A sus 25 años de edad, Almas apenas recuerda un solo momento de felicidad en Kabul, Afganistán. Después de haber servido como traductor para el ejército de Estados Unidos en la lucha contra los talibanes, la legislación norteamericana le imposibilita acogerse al régimen de asilo de este país. Asegura haber recibido tres cartas de amenaza de los talibanes y ha visto la muerte de cerca, suficiente para lanzarse a cruzar toda Asia y Europa a pie hasta París. “Francia es perfecta, aunque durmamos en las calles”, exclama orgulloso.

Cuando recuerda todo lo que ha vivido, todavía hoy a Almas –quien prefiere ocultar sus apellidos por razones de seguridad- le tiembla todo el cuerpo. Tiene 25 años y ha arriesgado su vida dos veces: la primera, trabajando para las tropas estadounidenses en Afganistán, y la segunda cruzando ilegalmente Afganistán, Iran, Turquía, Bulgaria, Serbia, Croacia, Eslovenia, Austria, Italia hasta llegar a Francia. Todo esto empujado por una amenaza, la de los talibanes, acentuada por la pobreza de su familia que le empujó a trabajar para las tropas estadounidenses.

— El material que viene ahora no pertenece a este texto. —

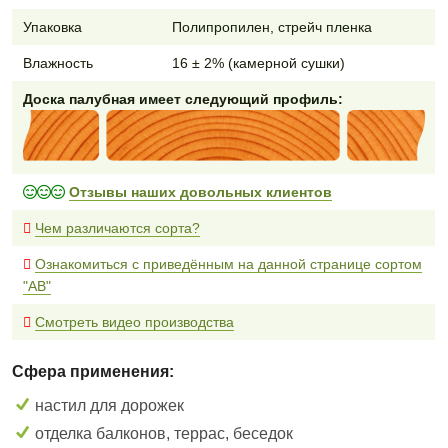
Упаковка
Полипропилен, стрейч пленка
Влажность
16 ± 2% (камерной сушки)
Доска палубная имеет следующий профиль:
Отзывы наших довольных клиентов
Чем различаются сорта?
Ознакомиться с приведённым на данной странице сортом
"AB"
Смотреть видео производства
Сфера применения:
настил для дорожек
отделка балконов, террас, беседок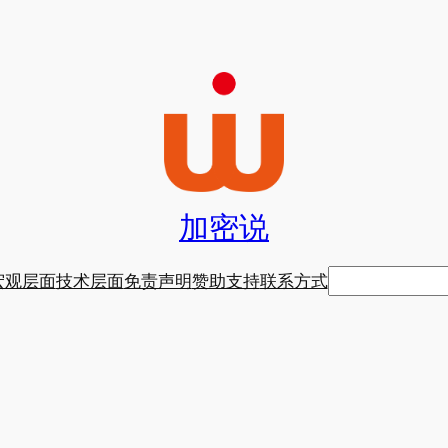
加密说
搜
宏观层面
技术层面
免责声明
赞助支持
联系方式
索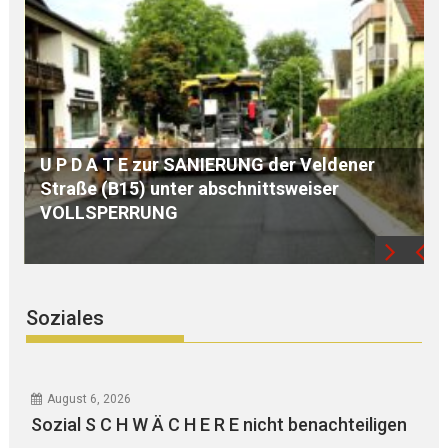
eldener
ser
S E G N U N G des WEGKREUZES am
Birkenberg
Soziales
August 6, 2026
Sozial S C H W Ä C H E R E nicht benachteiligen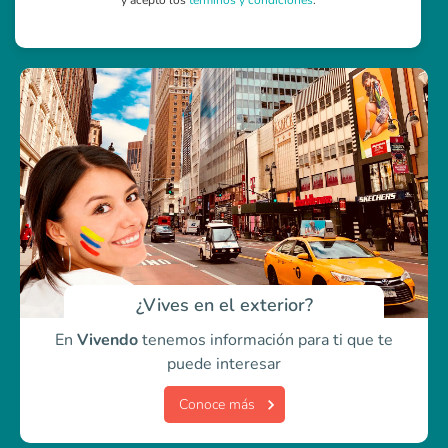
y acepto los
términos y condiciones
.
¿Vives en el exterior?
En
Vivendo
tenemos información para ti
que te
puede interesar
Conoce más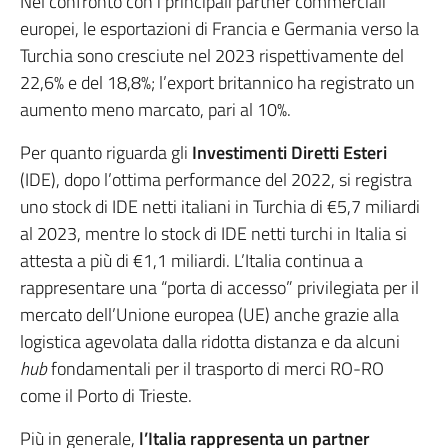
Nel confronto con i principali partner commerciali
europei, le esportazioni di Francia e Germania verso la
Turchia sono cresciute nel 2023 rispettivamente del
22,6% e del 18,8%; l’export britannico ha registrato un
aumento meno marcato, pari al 10%.
Per quanto riguarda gli
Investimenti Diretti Esteri
(IDE), dopo l’ottima performance del 2022, si registra
uno stock di IDE netti italiani in Turchia di €5,7 miliardi
al 2023, mentre lo stock di IDE netti turchi in Italia si
attesta a più di €1,1 miliardi. L’Italia continua a
rappresentare una “porta di accesso” privilegiata per il
mercato dell’Unione europea (UE) anche grazie alla
logistica agevolata dalla ridotta distanza e da alcuni
hub
fondamentali per il trasporto di merci RO-RO
come il Porto di Trieste.
Più in generale,
l’Italia rappresenta un partner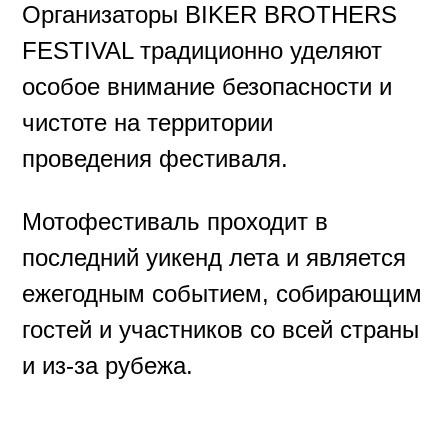
Симферопольскому направлению.
Территория комплекса занимает
более 100 га соснового леса и
включает живописную береговую
линию вдоль реки. Природное
окружение создаёт комфортную
атмосферу для проведения
крупного мотофестиваля под
открытым небом.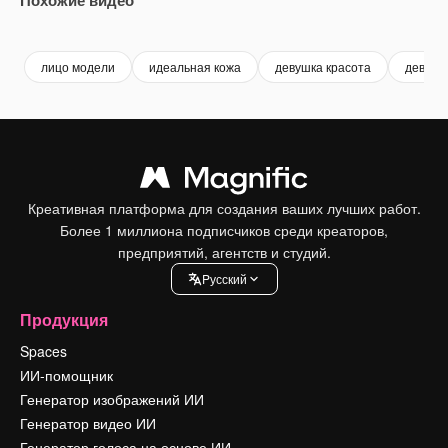
Premium
Premium
Premium
Premium
лицо модели
идеальная кожа
девушка красота
девушк
Креативная платформа для создания ваших лучших работ.
Более 1 миллиона подписчиков среди креаторов,
предприятий, агентств и студий.
Pусский
Продукция
Spaces
ИИ-помощник
Генератор изображений ИИ
Генератор видео ИИ
Генератор голоса на основе ИИ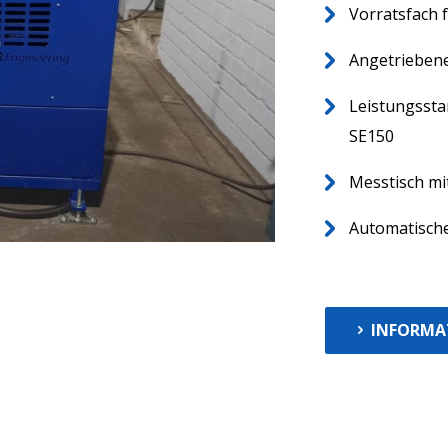
Vorratsfach 
Angetriebene
Leistungssta
SE150
Messtisch m
Automatisch
INFORMA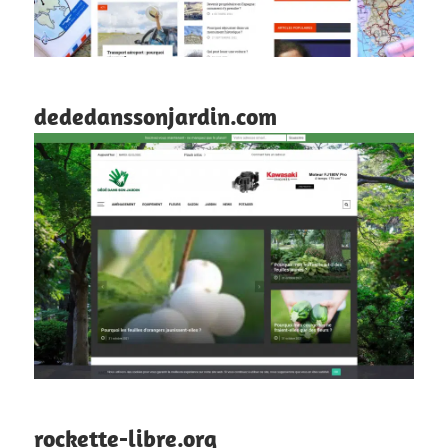
dededanssonjardin.com
rockette-libre.org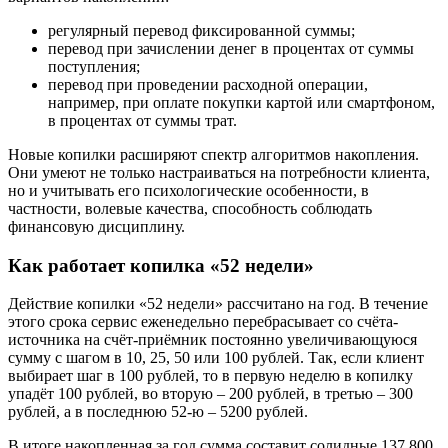
регулярный перевод фиксированной суммы;
перевод при зачислении денег в процентах от суммы
поступления;
перевод при проведении расходной операции,
например, при оплате покупки картой или смартфоном,
в процентах от суммы трат.
Новые копилки расширяют спектр алгоритмов накопления.
Они умеют не только настраиваться на потребности клиента,
но и учитывать его психологические особенности, в
частности, волевые качества, способность соблюдать
финансовую дисциплину.
Как работает копилка «52 недели»
Действие копилки «52 недели» рассчитано на год. В течение
этого срока сервис еженедельно перебрасывает со счёта-
источника на счёт-приёмник постоянно увеличивающуюся
сумму с шагом в 10, 25, 50 или 100 рублей. Так, если клиент
выбирает шаг в 100 рублей, то в первую неделю в копилку
упадёт 100 рублей, во вторую – 200 рублей, в третью – 300
рублей, а в последнюю 52-ю – 5200 рублей.
В итоге накопленная за год сумма составит солидные 137 800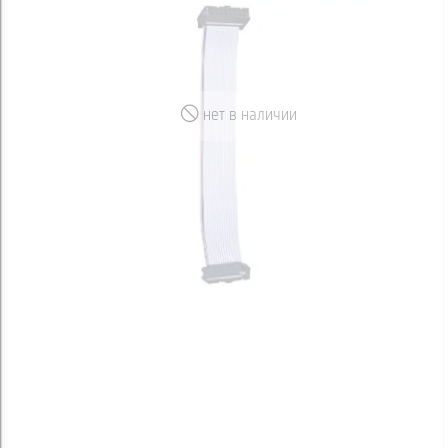
нет в наличии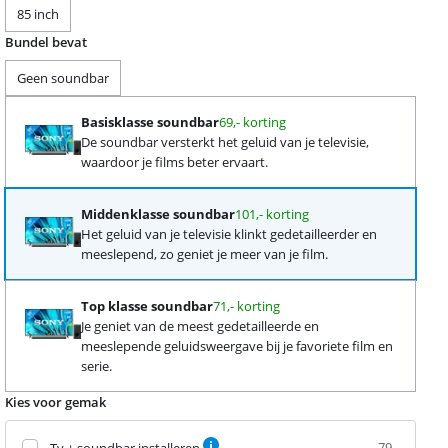
85 inch
Bundel bevat
Geen soundbar
Basisklasse soundbar
69,- korting
De soundbar versterkt het geluid van je televisie,
waardoor je films beter ervaart.
Middenklasse soundbar
101,- korting
Het geluid van je televisie klinkt gedetailleerder en
meeslepend, zo geniet je meer van je film.
Top klasse soundbar
71,- korting
Je geniet van de meest gedetailleerde en
meeslepende geluidsweergave bij je favoriete film en
serie.
Kies voor gemak
79,-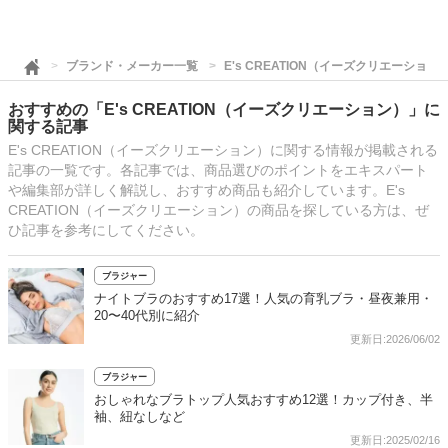
ブランド・メーカー一覧
E's CREATION（イーズクリエーション
おすすめの「E's CREATION（イーズクリエーション）」に
関する記事
E's CREATION（イーズクリエーション）に関する情報が掲載される
記事の一覧です。各記事では、商品選びのポイントをエキスパート
や編集部が詳しく解説し、おすすめ商品も紹介しています。E's
CREATION（イーズクリエーション）の商品を探している方は、ぜ
ひ記事を参考にしてください。
ブラジャー
ナイトブラのおすすめ17選！人気の育乳ブラ・昼夜兼用・
20〜40代別に紹介
更新日:2026/06/02
ブラジャー
おしゃれなブラトップ人気おすすめ12選！カップ付き、半
袖、紐なしなど
更新日:2025/02/16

Los afganos que han trabajado para los norteamericanos sufren amenazas de muerte y persecución por parte de los talibanes, que los consideran ‘infieles’.

Pero hay una noche en especial que Almas no olvida: “Cada noche conducía de Bagram a Kabul y escondía mi carné de identidad. La carretera era muy peligrosa”. A medio camino, los talibanes le arrestaron a él y a dos compañeros más –que no trabajaban para Estados Unidos- y los llevaron cerca de las montañas, en el interior de una tienda de campaña pequeña. “Habían conseguido fotos de locales que trabajaban para las tropas estadounidenses. Afortunadamente mi fotografía no estaba allí, sino me hubieran matado directamente. Nos preguntaron si trabajábamos para América y dijimos que no”.

Después de una hora de interrogatorio, casi milagrosamente se acercaron tropas del ejército afgano. “Un talibán dijo: ‘mátalos y nos vamos’. Pero el otro se opuso: ‘déjalos, son musulmanes’. Los dos chicos que estaban conmigo gritaban y lloraban: ‘por favor, no nos matéis, tenemos familia y estamos en medio del bosque, nuestros cuerpos se perderán y nadie los podrá encontrar”. Afortunadamente, los talibanes huyeron y seguidamente entraron las tropas afganas, quienes los pusieron a salvo. De vuelta a casa, Almas explicó la pesadilla a su padre: “Yo tenía la cara amarilla, parecía que no tenía sangre en el cuerpo. Me temblaba todo el cuerpo”.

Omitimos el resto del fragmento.